Excerpts from a dataset:
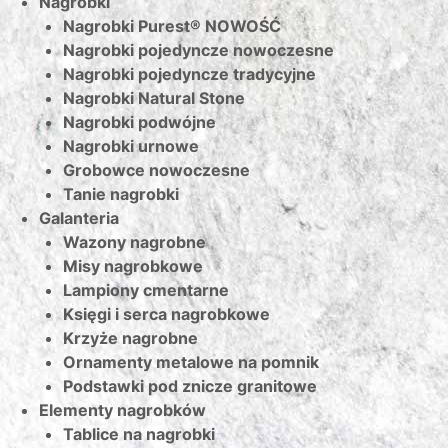
Nagrobki
Nagrobki Purest® NOWOŚĆ
Nagrobki pojedyncze nowoczesne
Nagrobki pojedyncze tradycyjne
Nagrobki Natural Stone
Nagrobki podwójne
Nagrobki urnowe
Grobowce nowoczesne
Tanie nagrobki
Galanteria
Wazony nagrobne
Misy nagrobkowe
Lampiony cmentarne
Księgi i serca nagrobkowe
Krzyże nagrobne
Ornamenty metalowe na pomnik
Podstawki pod znicze granitowe
Elementy nagrobków
Tablice na nagrobki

--- Work to complete ---
Your answer should consist only of the lines from the one with "Misy nagrobkowe" through the last line of the entries above, retyped exactly.

--- Result for this task ---
Misy nagrobkowe
Lampiony cmentarne
Księgi i serca nagrobkowe
Krzyże nagrobne
Ornamenty metalowe na pomnik
Podstawki pod znicze granitowe
Elementy nagrobków
Tablice na nagrobki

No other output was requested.